Tuesday, May 21, 2019

I'm in the business of producing electricity!

I just got my first bill on my new electric rate structure which maximizes the value of using my PowerWall which has been installed at my home electric meter for several months.

For the period 4/11/19 - 5/14/19 results are:
1) I was charged about $.36 for 4 kwh.  That is noise from the PowerWall attempting to use NO grid power.
2) My monthly connect/overhead charge is $22.50.
3) I was credited $107 for the 1761 kwh I supplied to the grid.  A bit more than $.06/kwh.  That rate was a surprise to me; I was expecting about $.05.

Net bill for that meter was -$84.14.  That is, the utility owes me $84 for the month.

My intermediate goal is to get my PV production up to the ~$200/month level.  Concurrent goal is to do the same (PowerWall plus more PV) on other meters I have.

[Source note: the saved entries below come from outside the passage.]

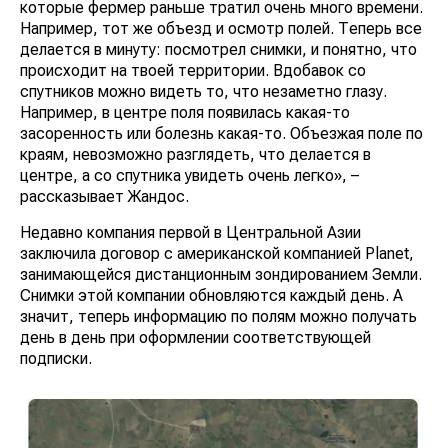
которые фермер раньше тратил очень много времени.
Например, тот же объезд и осмотр полей. Теперь все
делается в минуту: посмотрел снимки, и понятно, что
происходит на твоей территории. Вдобавок со
спутников можно видеть то, что незаметно глазу.
Например, в центре поля появилась какая-то
засоренность или болезнь какая-то. Объезжая поле по
краям, невозможно разглядеть, что делается в
центре, а со спутника увидеть очень легко», –
рассказывает Жандос.
Недавно компания первой в Центральной Азии
заключила договор с американской компанией Planet,
занимающейся дистанционным зондированием Земли.
Снимки этой компании обновляются каждый день. А
значит, теперь информацию по полям можно получать
день в день при оформлении соответствующей
подписки.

Not considering the PowerWall cost, which I allocate to it's grid failure value, my install cost for PV is about $.45/watt.  My utility appears to be paying me about $.06/kwh which means a pay back period of just over 4 years.  That is estimating an average of about 5 wh/day per watt of PV.   That's not considering a possible 30% income tax credit on the PV installation costs or the income tax due on the energy sales.

Since I am willing to sell energy for $.06/kwh, that puts my EV charging value at the same $.06.  Not much more than $.01/mile.

On other meters with a different rate structure, my EV charging costs may be less than $.05/kwh.